Analysis of allele specific expression data

The coordinates of the nearest genes for all of the 1940 putative pMEIs in the hg19 reference genome (Supplementary Table 4) were filtered for distance< 50,000 bp from the pMEI, resulting in a list of 1081 pMEI-flanking genes (Supplementary Table 6). The lists of ASE genes as well as all genes analysed were obtained from Chen et.al. 2016 and Zhou et.al. 2019. The ASE status of the 1081 pMEI-flanking genes was determined using either dataset and Fisher’s exact test was applied to quantify the statistical significance of pMEI enrichment near ASE genes.
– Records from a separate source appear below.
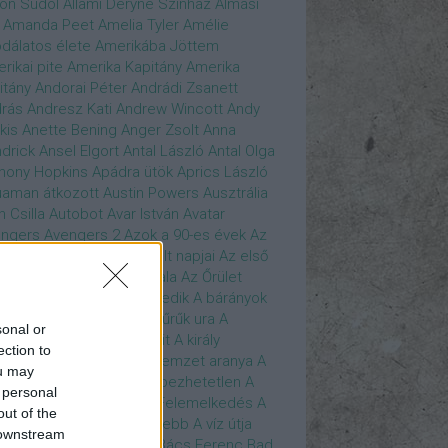
son Sudol
Állami Déryné Színház
Almási
Amanda Peet
Amelia Tyler
Amélie
dálatos élete
Amerikába Jöttem
rikai pite
Amerika Kapitány
Amerika
itány
Andorai Péter
Andrádi Zsanett
rás
Andresz Kati
Andrew Wincott
Andy
kis
Anette Bening
Anger Zsolt
Anna
drick
Ansel Elgort
Antal László
Antal Olga
hony Hopkins
Apádra ütök
Aprics László
uaman
átkozott
Austin Powers
Ausztrália
h Csilla
Autobot
Avar István
Avatar
ngers
Avengers 2
Azok a 90-es évek
Az
edő Erő
Az eljövendő múlt napjai
Az első
szúálló
Az igazság hajnala
Az Őrület
verzumában
Az Utolsó Jedik
A bárányok
lgatnak
A bérgyilkos
A gyűrűk ura
A
sonal or
gya és a Darázs
A hobbit
A király
ection to
széde
A kis hableány
A nemzet aranya
A
ou may
re Dame i toronyőr
A sebezhetetlen
A
 personal
ét lovag
A sötét lovag - Felemelkedés
A
out of the
mszéd nője mindig zöldebb
A víz útja
 downstream
y Driver
Bácskai János
Bács Ferenc
Bad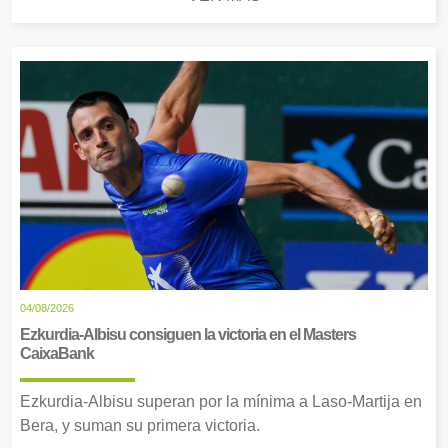
04/08/2026
Ezkurdia-Albisu consiguen la victoria en el Masters
CaixaBank
Ezkurdia-Albisu superan por la mínima a Laso-Martija en
Bera, y suman su primera victoria.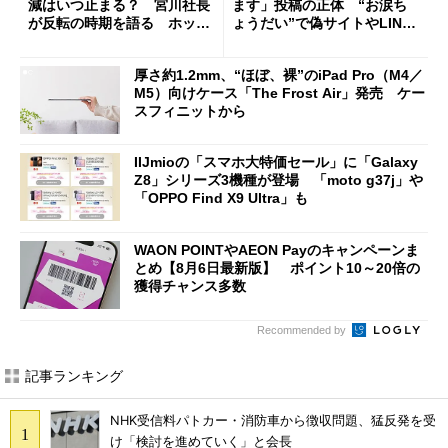
減はいつ止まる？ 宮川社長
ます」投稿の正体 “お涙ち
が反転の時期を語る ホッピ
ょうだい”で偽サイトやLINE
ング対策は「真剣にやりすぎ
へ誘導するカラクリ
た」
厚さ約1.2mm、“ほぼ、裸”のiPad Pro（M4／
M5）向けケース「The Frost Air」発売 ケー
スフィニットから
IIJmioの「スマホ大特価セール」に「Galaxy
Z8」シリーズ3機種が登場 「moto g37j」や
「OPPO Find X9 Ultra」も
WAON POINTやAEON Payのキャンペーンま
とめ【8月6日最新版】 ポイント10～20倍の
獲得チャンス多数
Recommended by
記事ランキング
NHK受信料パトカー・消防車から徴収問題、猛反発を受
け「検討を進めていく」と会長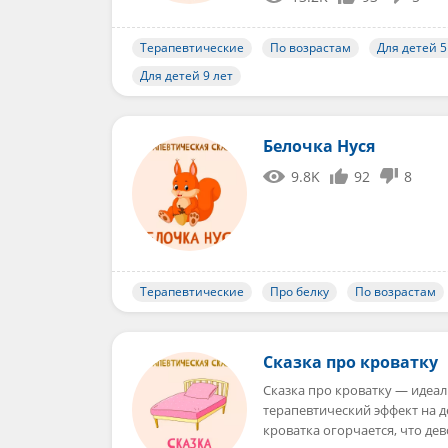
Терапевтические
По возрастам
Для детей 5
Для детей 9 лет
Белочка Нуся
9.8K
92
8
Терапевтические
Про белку
По возрастам
Сказка про кроватку
Сказка про кроватку — идеал
терапевтический эффект на 
кроватка огорчается, что де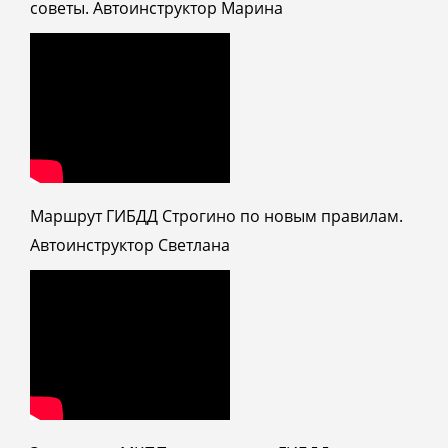
советы. Автоинструктор Марина
Маршрут ГИБДД Строгино по новым правилам.
Автоинструктор Светлана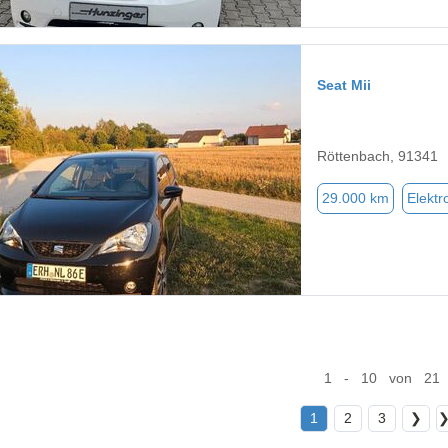
Seat Mii
Röttenbach, 91341
29.000 km
Elektr
1 - 10 von 21
1
2
3
❯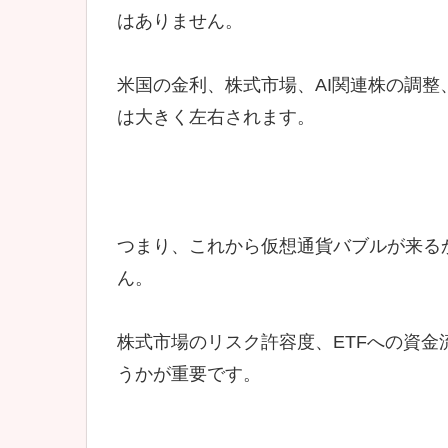
はありません。
米国の金利、株式市場、AI関連株の調整
は大きく左右されます。
つまり、これから仮想通貨バブルが来る
ん。
株式市場のリスク許容度、ETFへの資
うかが重要です。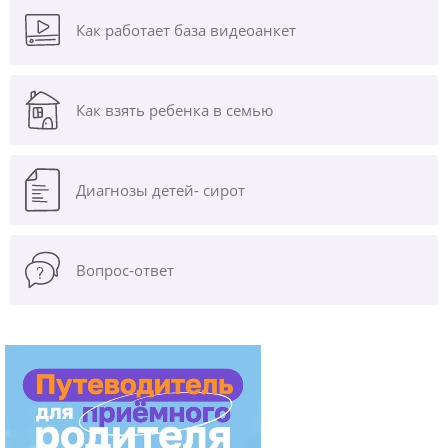
Как работает база видеоанкет
Как взять ребенка в семью
Диагнозы
детей- сирот
Вопрос-ответ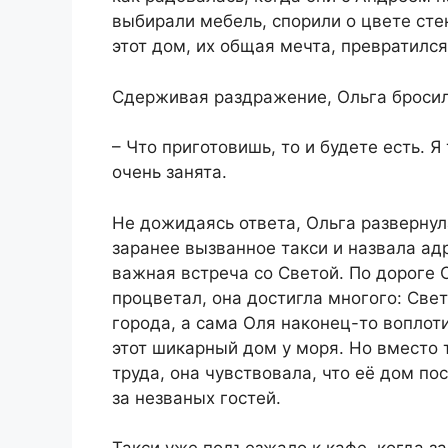
выбирали мебель, спорили о цвете сте
этот дом, их общая мечта, превратился
Сдерживая раздражение, Ольга бросил
– Что приготовишь, то и будете есть. Я
очень занята.
Не дожидаясь ответа, Ольга развернул
заранее вызванное такси и назвала ад
важная встреча со Светой. По дороге 
процветал, она достигла многого: Све
города, а сама Оля наконец-то вопло
этот шикарный дом у моря. Но вместо 
труда, она чувствовала, что её дом по
за незваных гостей.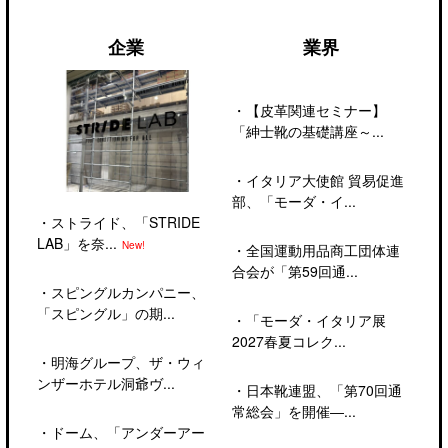
企業
業界
・
【皮革関連セミナー】
「紳士靴の基礎講座～...
・
イタリア大使館 貿易促進
部、「モーダ・イ...
・
ストライド、「STRIDE
LAB」を奈...
New!
・
全国運動用品商工団体連
合会が「第59回通...
・
スピングルカンパニー、
「スピングル」の期...
・
「モーダ・イタリア展
2027春夏コレク...
・
明海グループ、ザ・ウィ
ンザーホテル洞爺ヴ...
・
日本靴連盟、「第70回通
常総会」を開催―...
・
ドーム、「アンダーアー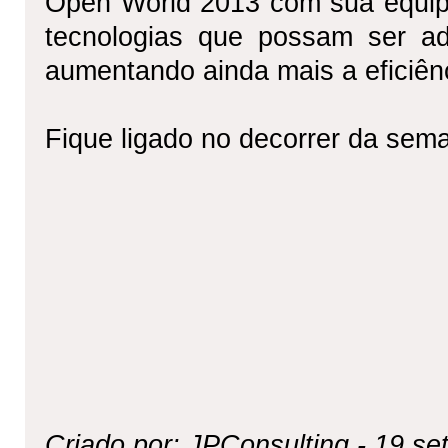
Open World 2013 com sua equip
tecnologias que possam ser ad
aumentando ainda mais a eficiên
Fique ligado no decorrer da sema
Criado por: JPConsulting -
19 se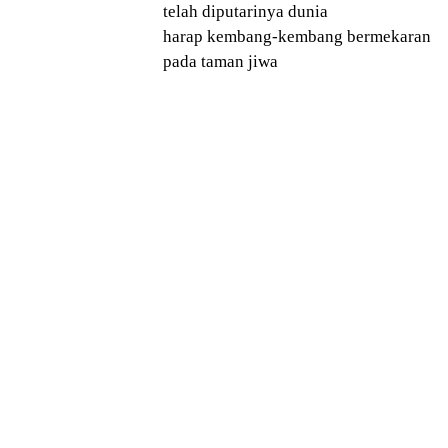
telah diputarinya dunia
harap kembang-kembang bermekaran
pada taman jiwa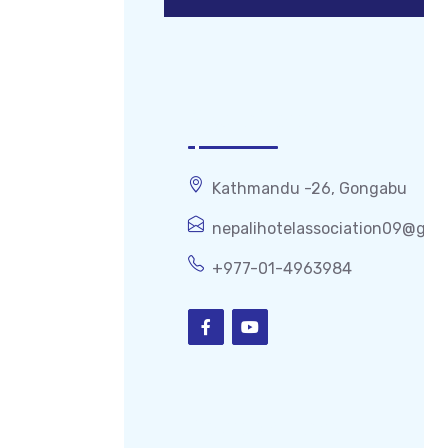
Get In Touch
Kathmandu -26, Gongabu
nepalihotelassociation09@gma
+977-01-4963984
Popular Links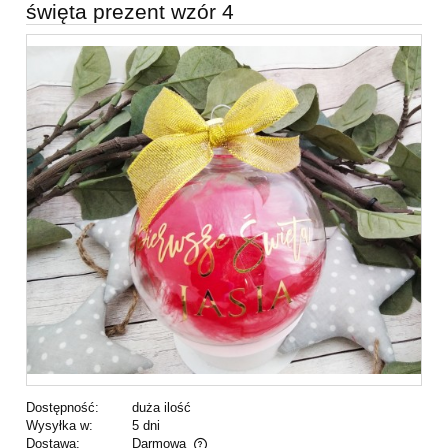
święta prezent wzór 4
Dostępność:
duża ilość
Wysyłka w:
5 dni
Dostawa:
Darmowa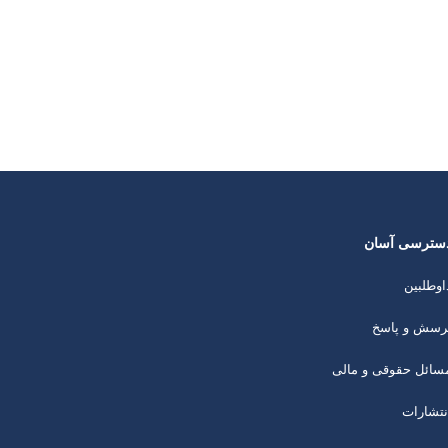
سترسی آسان
اوطلبین
رسش و پاسخ
سائل حقوقی و مالی
نتشارات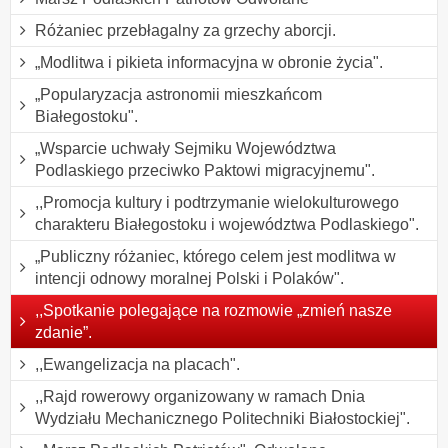
Różaniec przebłagalny za grzechy aborcji.
„Modlitwa i pikieta informacyjna w obronie życia".
„Popularyzacja astronomii mieszkańcom
Białegostoku".
„Wsparcie uchwały Sejmiku Województwa
Podlaskiego przeciwko Paktowi migracyjnemu".
,,Promocja kultury i podtrzymanie wielokulturowego
charakteru Białegostoku i województwa Podlaskiego".
„Publiczny różaniec, którego celem jest modlitwa w
intencji odnowy moralnej Polski i Polaków".
,,Spotkanie polegające na rozmowie „zmień nasze
zdanie”.
,,Ewangelizacja na placach".
,,Rajd rowerowy organizowany w ramach Dnia
Wydziału Mechanicznego Politechniki Białostockiej".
Sequence alignments of pMEIs

Underlying sequences of the 10 LTR5_Hs, the 6 SVA_D greater than 1000 bp and 30 randomly selected AluYa5 pMEIs as well as 50 randomly selected non-pMEI instances of each TE were downloaded from USCS genome browser. The above sequences were respectively collated together with the consensus sequence of each TE obtained from DFAM [90] (Supplementary Table 11) and aligned using the EMBL-EBI [91] online tool Clustal Omega [92] with default parameters. Phylogenetic trees were created using the online tool IcyTree [93].

Manual inspection of pMEI from published catalogues

Published datasets of pMEIs [37, 39, 42] were downloaded and the coordinates for TE instances annotated as polymorphic deletions in relation to the reference genome were used for verification. Selection of instances from TE subfamilies not listed in the RMS catalogue from the current study were manually inspected on the UCSC genome browser using the hg19 assembly and RepeatMasker track as well as the multiz alignment track for chimpanzee (panTro6), gorilla (gorGor6) and orang-utan (ponAbe3). To assess ancestral status of a group of pMEIs, their coordinates were lifted over to the chimpanzee (panTro6) assembly using the UCSC LiftOver tool with 0.3 minimum ratio of bases that must remap. Successful lift over was defined as syntenic conservation in the corresponding ape genome.